Short story by Flannery O'Connor

"A Late Encounter with the Enemy" is a short story by Flannery O'Connor. It was published in the September 1953 issue of Harper's Bazaar and republished in her short story collection A Good Man Is Hard to Find (1955). It is O'Connor's only story dealing with the American Civil War, and discusses the postbellum South's efforts to reclaim and whitewash its Confederate heritage in the 20th century. Its ending also reflects O'Connor's Roman Catholicism.

== Plot summary ==
General George Poker Sash is a 104-year-old veteran of the American Civil War. Afflicted by dementia, he remembers very little about the War or his family—at one point, he thinks to himself that the name "Lee" (that is, Robert E. Lee) must refer to a battle instead of a man. Even so, he is frequently invited to public celebrations of the Confederacy, which Southern dignitaries have repurposed into a socially acceptable symbol of white power. He has grown to like his role as a living memorial to the Confederacy, although he is mainly concerned with attracting the attention of beautiful women in the crowd.

The General's 62-year-old granddaughter, Sally Poker, is about to graduate from college after decades of summer school. She prays every night that the General lives long enough to sit on stage during her graduation ceremony as a testament to the superiority of her family lineage.
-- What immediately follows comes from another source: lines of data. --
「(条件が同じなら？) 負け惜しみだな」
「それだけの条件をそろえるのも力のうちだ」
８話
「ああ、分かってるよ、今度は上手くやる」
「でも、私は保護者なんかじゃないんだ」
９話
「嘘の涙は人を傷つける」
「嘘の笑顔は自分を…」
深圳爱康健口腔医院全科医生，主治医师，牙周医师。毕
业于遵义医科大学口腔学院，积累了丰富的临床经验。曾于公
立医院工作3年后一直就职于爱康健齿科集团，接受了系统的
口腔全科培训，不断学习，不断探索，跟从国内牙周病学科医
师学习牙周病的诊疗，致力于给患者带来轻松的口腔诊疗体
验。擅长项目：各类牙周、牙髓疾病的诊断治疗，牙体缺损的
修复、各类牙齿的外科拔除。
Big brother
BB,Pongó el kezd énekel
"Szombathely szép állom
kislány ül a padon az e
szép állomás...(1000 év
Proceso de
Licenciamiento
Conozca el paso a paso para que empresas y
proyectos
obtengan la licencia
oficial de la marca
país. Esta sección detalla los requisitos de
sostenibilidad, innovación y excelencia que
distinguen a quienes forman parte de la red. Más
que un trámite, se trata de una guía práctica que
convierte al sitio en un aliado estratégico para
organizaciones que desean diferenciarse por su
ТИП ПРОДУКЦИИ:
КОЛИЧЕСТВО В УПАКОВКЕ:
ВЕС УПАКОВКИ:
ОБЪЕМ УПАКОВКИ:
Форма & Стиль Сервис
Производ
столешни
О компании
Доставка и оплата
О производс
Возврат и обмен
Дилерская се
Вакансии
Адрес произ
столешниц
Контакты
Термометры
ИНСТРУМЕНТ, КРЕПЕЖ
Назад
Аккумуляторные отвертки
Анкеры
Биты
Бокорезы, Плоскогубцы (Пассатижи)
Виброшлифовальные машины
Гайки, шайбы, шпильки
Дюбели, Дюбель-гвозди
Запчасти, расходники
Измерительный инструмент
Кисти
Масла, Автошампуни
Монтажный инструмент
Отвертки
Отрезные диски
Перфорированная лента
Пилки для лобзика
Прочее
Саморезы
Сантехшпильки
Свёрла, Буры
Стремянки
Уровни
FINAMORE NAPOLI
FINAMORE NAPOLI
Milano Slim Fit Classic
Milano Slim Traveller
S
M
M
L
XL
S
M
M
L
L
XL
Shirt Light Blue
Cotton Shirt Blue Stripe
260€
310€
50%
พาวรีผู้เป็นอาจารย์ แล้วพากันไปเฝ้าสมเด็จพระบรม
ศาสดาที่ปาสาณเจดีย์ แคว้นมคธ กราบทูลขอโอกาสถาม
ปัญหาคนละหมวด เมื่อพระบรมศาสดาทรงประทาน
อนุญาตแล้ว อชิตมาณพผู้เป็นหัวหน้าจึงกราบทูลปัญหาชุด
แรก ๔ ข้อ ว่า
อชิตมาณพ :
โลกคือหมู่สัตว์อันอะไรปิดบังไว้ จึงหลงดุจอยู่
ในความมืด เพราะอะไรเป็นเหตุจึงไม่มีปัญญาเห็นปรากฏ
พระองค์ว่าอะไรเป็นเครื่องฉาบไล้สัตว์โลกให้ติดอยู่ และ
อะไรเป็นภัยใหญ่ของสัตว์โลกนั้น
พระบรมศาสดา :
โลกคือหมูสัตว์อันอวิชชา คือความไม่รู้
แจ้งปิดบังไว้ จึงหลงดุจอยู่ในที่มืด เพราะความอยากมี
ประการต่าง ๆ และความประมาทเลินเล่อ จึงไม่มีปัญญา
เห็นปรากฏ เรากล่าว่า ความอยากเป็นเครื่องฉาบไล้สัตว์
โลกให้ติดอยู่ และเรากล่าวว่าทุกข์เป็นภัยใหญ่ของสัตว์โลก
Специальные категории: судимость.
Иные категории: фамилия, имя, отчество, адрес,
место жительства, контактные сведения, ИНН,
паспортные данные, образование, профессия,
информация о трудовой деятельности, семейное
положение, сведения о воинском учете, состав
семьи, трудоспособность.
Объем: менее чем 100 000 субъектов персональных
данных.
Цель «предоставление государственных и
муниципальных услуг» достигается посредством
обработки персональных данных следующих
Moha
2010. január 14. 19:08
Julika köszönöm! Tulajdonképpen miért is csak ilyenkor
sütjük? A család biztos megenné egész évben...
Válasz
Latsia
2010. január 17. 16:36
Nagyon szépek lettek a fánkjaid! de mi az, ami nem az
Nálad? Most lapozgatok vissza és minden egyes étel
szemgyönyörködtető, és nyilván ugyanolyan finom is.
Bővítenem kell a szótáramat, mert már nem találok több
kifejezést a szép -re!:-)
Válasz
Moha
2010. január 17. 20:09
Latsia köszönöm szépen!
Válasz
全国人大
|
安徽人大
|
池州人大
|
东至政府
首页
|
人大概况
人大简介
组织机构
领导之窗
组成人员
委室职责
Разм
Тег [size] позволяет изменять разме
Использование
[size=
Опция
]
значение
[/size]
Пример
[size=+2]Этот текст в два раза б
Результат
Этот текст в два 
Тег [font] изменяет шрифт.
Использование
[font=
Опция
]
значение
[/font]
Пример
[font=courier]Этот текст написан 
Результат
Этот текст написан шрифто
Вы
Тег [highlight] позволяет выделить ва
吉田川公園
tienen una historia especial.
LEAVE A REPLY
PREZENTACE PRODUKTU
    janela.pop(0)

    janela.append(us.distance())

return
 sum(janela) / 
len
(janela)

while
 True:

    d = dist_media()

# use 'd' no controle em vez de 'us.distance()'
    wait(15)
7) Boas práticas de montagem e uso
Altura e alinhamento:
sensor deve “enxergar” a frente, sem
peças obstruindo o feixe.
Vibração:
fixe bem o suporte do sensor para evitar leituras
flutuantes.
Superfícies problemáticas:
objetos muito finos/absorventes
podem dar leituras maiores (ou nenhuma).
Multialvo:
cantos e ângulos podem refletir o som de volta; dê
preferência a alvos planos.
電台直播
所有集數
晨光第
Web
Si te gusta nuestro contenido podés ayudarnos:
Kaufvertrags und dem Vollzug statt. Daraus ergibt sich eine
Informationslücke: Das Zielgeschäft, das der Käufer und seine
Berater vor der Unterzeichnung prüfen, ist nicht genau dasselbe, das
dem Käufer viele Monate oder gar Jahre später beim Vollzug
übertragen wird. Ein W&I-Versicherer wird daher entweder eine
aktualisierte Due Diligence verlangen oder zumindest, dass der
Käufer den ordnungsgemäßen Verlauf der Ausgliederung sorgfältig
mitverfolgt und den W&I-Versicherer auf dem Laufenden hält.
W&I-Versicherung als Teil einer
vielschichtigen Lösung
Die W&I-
The General arrogantly thinks to himself that he would not have attended Sally's graduation unless he had been invited to sit on stage as the guest of honor.

Sally reflects that the story of General Sash is a myth. He owns a general's uniform because when he was in his nineties, Hollywood advertisers asked him to pretend to be a general at the premiere of a new movie. The studio propagated a message of unity and reconciliation between North and South so that white Southerners would buy movie tickets. According to Sally, "General" Sash was at best a major, and even this may be a lie, as in a moment of lucidity, the General reflects that he might have been a foot soldier. Sally recalls that she cut short the General's appearance at the movie premiere because she wore the wrong shoes on stage and felt embarrassed. Even so, Sally trades on the "General" myth for her own purposes.

At the graduation, dignitaries use the General as a prop, telling white Southerners that they have a duty to remember a past that the General has himself forgotten. As Sally receives her diploma, the General experiences a revelation that he must look beyond the past, after which he quietly dies on stage. Sally does not learn her grandfather is dead until the ceremony is over. It is unclear if Sally ever gets beyond her prideful idolatry about her family heritage.

== Background ==
The story is loosely based upon a newspaper article about a Civil War veteran attending his wife's graduation that Flannery O'Connor read in the early 1950s. It is also the only O'Connor story to deal explicitly with a subject that is important to the works of many Southern writers – the Civil War.